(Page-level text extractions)
============================================================

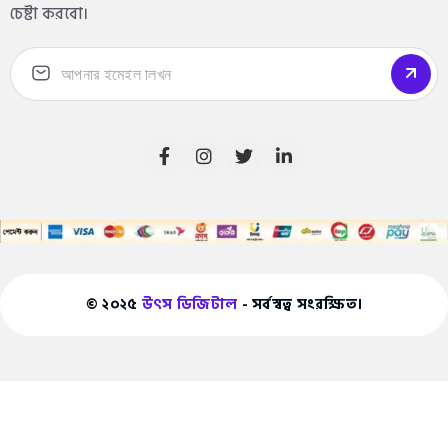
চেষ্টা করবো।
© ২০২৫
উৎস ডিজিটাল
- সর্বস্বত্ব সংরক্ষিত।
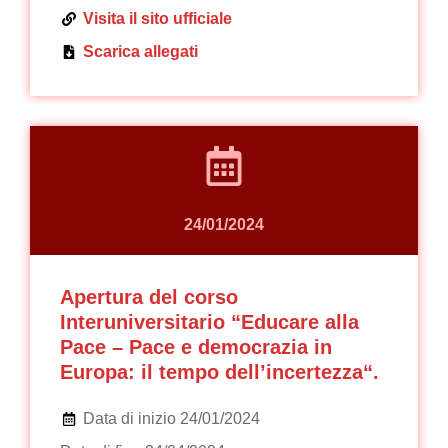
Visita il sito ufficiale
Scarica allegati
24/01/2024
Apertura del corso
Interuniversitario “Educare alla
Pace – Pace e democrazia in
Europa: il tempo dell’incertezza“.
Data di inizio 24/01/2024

============================================================

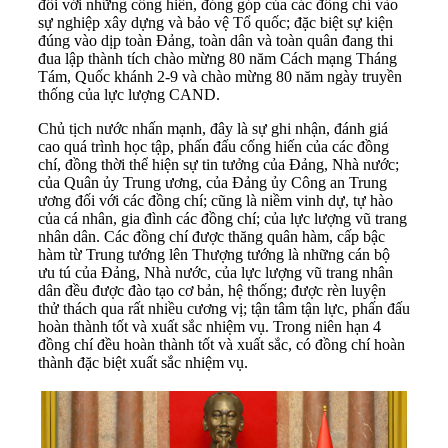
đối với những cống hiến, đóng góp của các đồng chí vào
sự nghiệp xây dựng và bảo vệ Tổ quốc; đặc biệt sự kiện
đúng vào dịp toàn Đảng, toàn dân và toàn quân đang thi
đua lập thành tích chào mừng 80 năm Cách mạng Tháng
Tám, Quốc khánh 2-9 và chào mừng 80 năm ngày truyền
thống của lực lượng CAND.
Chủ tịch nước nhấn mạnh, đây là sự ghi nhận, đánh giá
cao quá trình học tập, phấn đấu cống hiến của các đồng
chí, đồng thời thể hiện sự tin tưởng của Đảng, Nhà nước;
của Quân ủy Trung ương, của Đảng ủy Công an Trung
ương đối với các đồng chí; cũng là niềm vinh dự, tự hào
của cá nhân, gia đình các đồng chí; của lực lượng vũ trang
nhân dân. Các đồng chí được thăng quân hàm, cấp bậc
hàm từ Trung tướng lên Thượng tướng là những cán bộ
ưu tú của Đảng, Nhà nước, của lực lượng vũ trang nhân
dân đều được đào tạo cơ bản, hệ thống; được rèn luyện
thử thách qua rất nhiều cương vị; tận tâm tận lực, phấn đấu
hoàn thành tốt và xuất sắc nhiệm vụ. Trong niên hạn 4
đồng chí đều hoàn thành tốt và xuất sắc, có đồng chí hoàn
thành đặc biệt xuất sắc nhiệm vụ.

============================================================

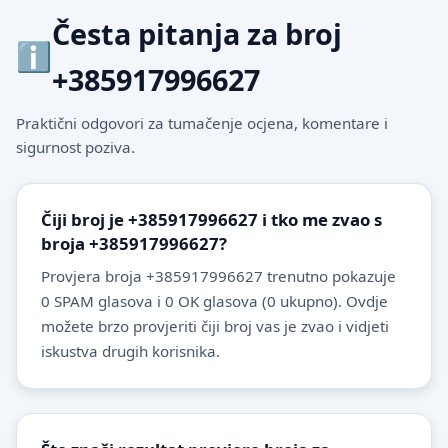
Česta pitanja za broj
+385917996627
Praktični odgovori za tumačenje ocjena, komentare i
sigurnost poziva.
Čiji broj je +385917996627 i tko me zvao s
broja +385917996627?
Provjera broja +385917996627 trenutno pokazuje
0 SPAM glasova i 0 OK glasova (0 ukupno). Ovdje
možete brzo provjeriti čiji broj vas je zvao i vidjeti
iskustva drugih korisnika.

============================================================

■ **Work required**
Which lines of the data hold the string "cống"? Return each of them.

■ **Answer to this problem**
đối với những cống hiến, đóng góp của các đồng chí vào
cao quá trình học tập, phấn đấu cống hiến của các đồng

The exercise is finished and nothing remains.